Scott Forstall will speak next week at the Computer History Museum about the creation of the original iPhone
Scott Forstall, Apple’s former lead software engineer is set to speak out about the creation of the original iPhone at the Computer History Museum next Tuesday almost five years after he was fired from the company after the enormous failure of Apple Maps in late 2012.
Since his departure from Apple Scott has been keeping a low profile, with the former Apple executive resurfacing in 2015 following the Sony hack which pointed out he had been quietly advising on the board of directors at Snapchat. Scheduled to be interviewed by historian John Markoff as part of “An Evening with Original iPhone Innovators & Engineers”, Scott will be joined by other former iOS engineers including Nitin Ganatra, Scott Herz, and Hugo Fiennes.

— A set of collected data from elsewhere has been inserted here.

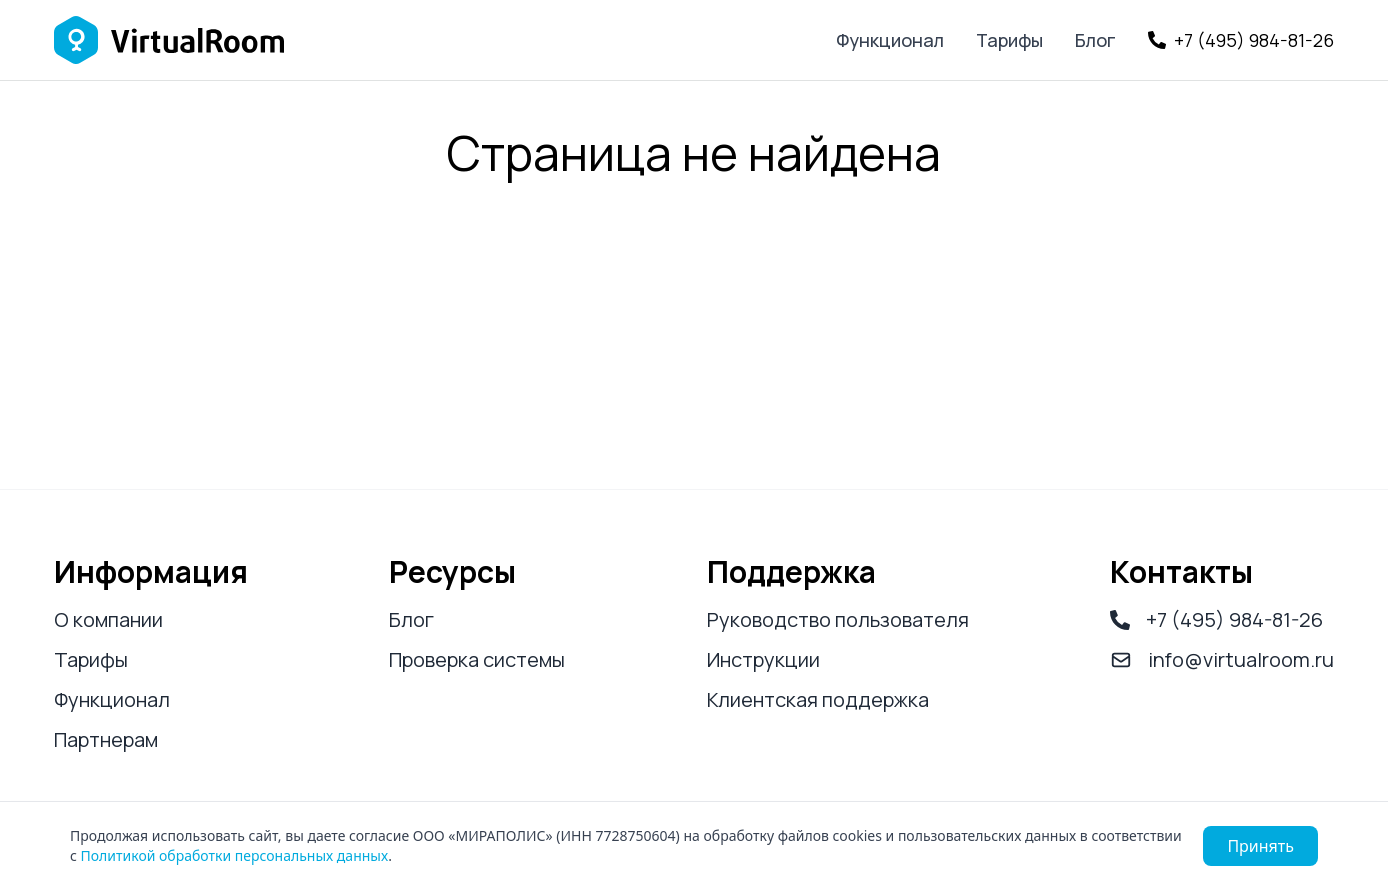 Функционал (890, 40)
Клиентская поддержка (818, 699)
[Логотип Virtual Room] (169, 40)
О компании (108, 619)
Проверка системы (477, 659)
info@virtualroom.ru (1222, 659)
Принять (1260, 846)
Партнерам (106, 739)
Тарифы (1009, 40)
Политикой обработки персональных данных (235, 855)
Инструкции (763, 659)
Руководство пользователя (838, 619)
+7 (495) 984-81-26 (1216, 619)
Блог (1095, 40)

As reported by MacRumours, the two-part event is part of the Computer History Museum’s ongoing “iPhone 360” project that explores the story of the iPhone, from its prehistory, inception, and launch, to its evolution and impact.
During 2006, the year before the iPhone was introduced, it seemed that innovation in mobile devices was beginning to slip away from Silicon Valley. Wireless computing was advancing more quickly in Europe than it was in the United States. That all changed abruptly when Steve Jobs stepped onstage at Moscone Center in San Francisco and asserted he was introducing “three revolutionary products” in one package—the iPhone. – How did iPhone come to be? On June 20, four members of the original development team will discuss the secret Apple project, which in the past decade has remade the computer industry, changed the business landscape, and become a tool in the hands of more than a billion people around the world.